一条 hydra 正在构建 flakes — Hydra 构建 flakes 的珍贵影像（由 Nano Banana Pro 生成）

⚓ 问题

我的所有设施都是自动更新的，因为我不希望为“更新”这件事投入精力。我希望我能做到：

只在机器的配置损坏时才需要干预；
即使一台机器的配置损坏，也不影响其他机器的自动更新，也就是说我可以任意决定损坏后多久才干预；
如果是上游导致的损坏，即使我不干预，只要上游完成了修复，一段时间后也能通过自动更新，自动恢复正常。

这几点使得我平时无须在意任何更新相关的事情，只有出问题时才需要看一看，并且即使出现问题，我也可以拖着不修，甚至一段时间后可能自愈。

满足这几点的自动更新配置可能如下：

通过 GitHub Actions 定期更新 flake 的 lock file；
通过 Hydra 定期构建机器的配置，并且在成功后自动部署。

但是 2 对我来说不现实，因为我的服务器遍布全球，hydra 机器在国内，链接到各地服务器不稳定。我更希望服务器自己从 cache 拉取更新，而不是 hydra 主动部署更新。

通常情况下，这可能意味着需要这样配置：

{
  system.autoUpgrade = {
    enable = true;
    flake = "github:linyinfeng/dotfiles";
    allowReboot = true;
    dates = "04:00";
    randomizedDelaySec = "30min";
  };
}

但是这样做的问题是，服务器如何知道自己的配置在 hydra 上是否构建成功呢？如果没有，服务器就会去构建一个必定构建失败的配置，非常不合理。

如果能为每个服务器做一个更新用的 channel 的话，问题就可以得到解决。

对于每一个服务器，都有一个 branch nixos-tested-${hostName}，一旦 hydra 构建成功某个配置，就把 branch 向前设置到这个配置的 commit。每晚服务器都自动更新到这个 branch，这样就能保证它只会更新到 hydra 构建成功（所以有 cache）的配置。

{ config, ... }:
let
  inherit (config.networking) hostName;
in
{
  system.autoUpgrade = {
    # ...
    flake = "github:linyinfeng/dotfiles/nixos-tested-${hostName}";
    # ...
  };
}

⚓ 实现

代码可以在这里找到。

Hydra 有一个插件叫作 RunCommand，Hydra 的文档有单独一节介绍了这个插件。
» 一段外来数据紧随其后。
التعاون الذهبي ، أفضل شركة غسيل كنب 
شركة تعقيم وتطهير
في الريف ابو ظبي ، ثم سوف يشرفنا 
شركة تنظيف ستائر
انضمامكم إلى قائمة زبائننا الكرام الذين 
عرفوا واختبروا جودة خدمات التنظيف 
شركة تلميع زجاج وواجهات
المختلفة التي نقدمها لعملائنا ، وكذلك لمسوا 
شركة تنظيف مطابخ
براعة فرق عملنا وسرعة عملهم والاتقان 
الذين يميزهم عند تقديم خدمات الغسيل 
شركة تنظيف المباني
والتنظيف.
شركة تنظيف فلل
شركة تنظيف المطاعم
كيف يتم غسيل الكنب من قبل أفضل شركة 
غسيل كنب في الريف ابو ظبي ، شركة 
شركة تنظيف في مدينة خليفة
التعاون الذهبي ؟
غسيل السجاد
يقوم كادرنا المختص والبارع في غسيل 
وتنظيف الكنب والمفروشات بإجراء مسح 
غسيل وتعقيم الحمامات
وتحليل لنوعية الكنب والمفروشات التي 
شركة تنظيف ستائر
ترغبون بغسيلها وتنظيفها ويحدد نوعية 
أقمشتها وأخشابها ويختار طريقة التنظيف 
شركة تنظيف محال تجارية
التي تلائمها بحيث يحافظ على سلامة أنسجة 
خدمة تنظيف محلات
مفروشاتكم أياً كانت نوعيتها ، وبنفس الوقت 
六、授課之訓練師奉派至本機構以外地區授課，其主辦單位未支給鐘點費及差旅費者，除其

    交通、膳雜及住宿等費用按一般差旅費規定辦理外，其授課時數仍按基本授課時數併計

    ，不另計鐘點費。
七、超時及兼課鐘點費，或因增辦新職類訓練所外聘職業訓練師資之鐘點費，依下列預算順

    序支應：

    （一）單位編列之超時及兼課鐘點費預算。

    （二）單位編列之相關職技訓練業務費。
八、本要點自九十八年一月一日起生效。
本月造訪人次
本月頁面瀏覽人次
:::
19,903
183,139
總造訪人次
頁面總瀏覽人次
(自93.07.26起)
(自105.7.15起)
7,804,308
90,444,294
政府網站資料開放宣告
该插件支持静态和动态两种配置，静态命令配置在 Hydra 配置中，而动态命令可以在特定的 Hydra job 构建完成后，调用构建产物。

因为我需要对所有的 job 都上传 cache，并对部分 job 做 channel 更新，所以我选择了静态命令。
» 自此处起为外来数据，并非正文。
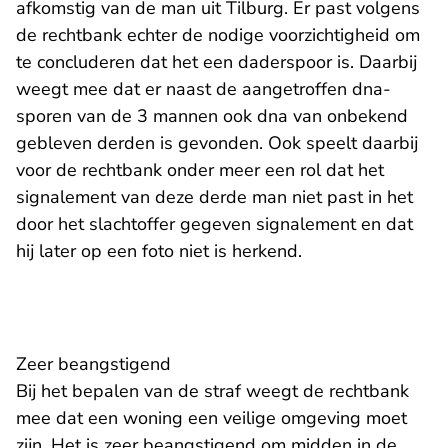
afkomstig van de man uit Tilburg. Er past volgens
de rechtbank echter de nodige voorzichtigheid om
te concluderen dat het een daderspoor is. Daarbij
weegt mee dat er naast de aangetroffen dna-
sporen van de 3 mannen ook dna van onbekend
gebleven derden is gevonden. Ook speelt daarbij
voor de rechtbank onder meer een rol dat het
signalement van deze derde man niet past in het
door het slachtoffer gegeven signalement en dat
hij later op een foto niet is herkend.
Zeer beangstigend
Bij het bepalen van de straf weegt de rechtbank
mee dat een woning een veilige omgeving moet
zijn. Het is zeer beangstigend om midden in de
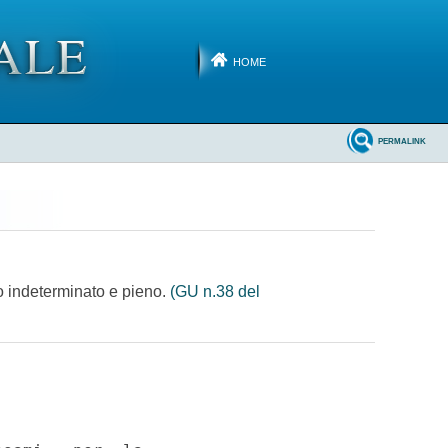
HOME
PERMALINK
po indeterminato e pieno.
(GU n.38 del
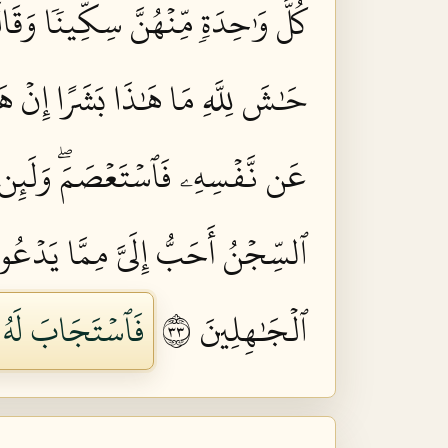
كُلَّ وَٰحِدَةٖ مِّنۡهُنَّ سِكِّينٗا وَقَال
حَٰشَ لِلَّهِ مَا هَٰذَا بَشَرًا إِنۡ هَٰذ
عَن نَّفۡسِهِۦ فَٱسۡتَعۡصَمَۖ وَلَئِن لَّ
ٱلسِّجۡنُ أَحَبُّ إِلَيَّ مِمَّا يَدۡعُون
ٱلۡجَٰهِلِينَ ٣٣
فَٱسۡتَجَابَ لَهُۥ 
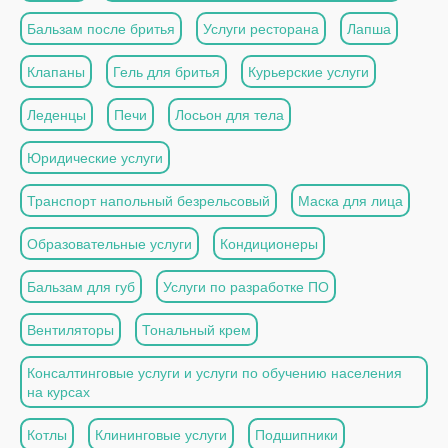
Бальзам после бритья
Услуги ресторана
Лапша
Клапаны
Гель для бритья
Курьерские услуги
Леденцы
Печи
Лосьон для тела
Юридические услуги
Транспорт напольный безрельсовый
Маска для лица
Образовательные услуги
Кондиционеры
Бальзам для губ
Услуги по разработке ПО
Вентиляторы
Тональный крем
Консалтинговые услуги и услуги по обучению населения
на курсах
Котлы
Клининговые услуги
Подшипники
services.hydra.extraConfig = lib.mkAfter ''
  <runcommand>
    command = "${lib.getExe hydraHook}"
  </runcommand>
'';

命令定义在 hydraHook 中,.定义如下：

hydraHook = pkgs.writeShellApplication {
  name = "hydra-hook";
  runtimeInputs = with pkgs; [
    jq
    systemd
    getFlakeCommit
    channelUpdate
  ];
  text = ''
    echo "--- begin event ---"
    cat "$HYDRA_JSON" | jq
    echo "--- end event ---"

    # ...
  '';
};

其中省略部分在后面介绍。这个命令分为几部分，我们一步步来看。

首先 Hydra 会将事件信息以 JSON 格式传递给命令，存储在 $HYDRA_JSON 文件中。把这个文件输出到日志里，方便调试。

然后判断这是否是一个构建成功的事件，如果不是，就退出。

if [ "$(jq '.event == "buildFinished" and .buildStatus == 0' "$HYDRA_JSON")"  != "true" ]; then
  echo "not a successful buildFinished event, exit."
  exit 0
fi

如果构建成功，就将构建好的包上传到我的土制 Nix S3 Binary Cache中，我将上传逻辑包装在了一个 copy-cache-li7g-com@.service 服务中，所以脚本中是对每一个输出调用 systemctl start。

echo "copying outputs to cache..."
jq --raw-output '.outputs[].path' "$HYDRA_JSON" | while read -r out; do
  echo "copying to cache: $out..."
  systemctl start "copy-cache-li7g-com@$(systemd-escape "$out").service"
  echo "done."
done

Hydra 的权限不能调用 systemctl，添加 polkit 规则允许 Hydra 用户调用这个服务（不要使用 sudo）：

security.polkit.extraConfig = ''
  polkit.addRule(function(action, subject) {
    if (action.id == "org.freedesktop.systemd1.manage-units" &&
        RegExp('copy-cache-li7g-com@.+\.service').test(action.lookup("unit")) === true &&
        subject.isInGroup("hydra")) {
      return polkit.Result.YES;
    }
  });
'';

接下来判断这个 job 需不需要更新 channel。在我的 dotfiles 中，凡是以 nixos- 开头的 hydraJobs 都需要更新 channel。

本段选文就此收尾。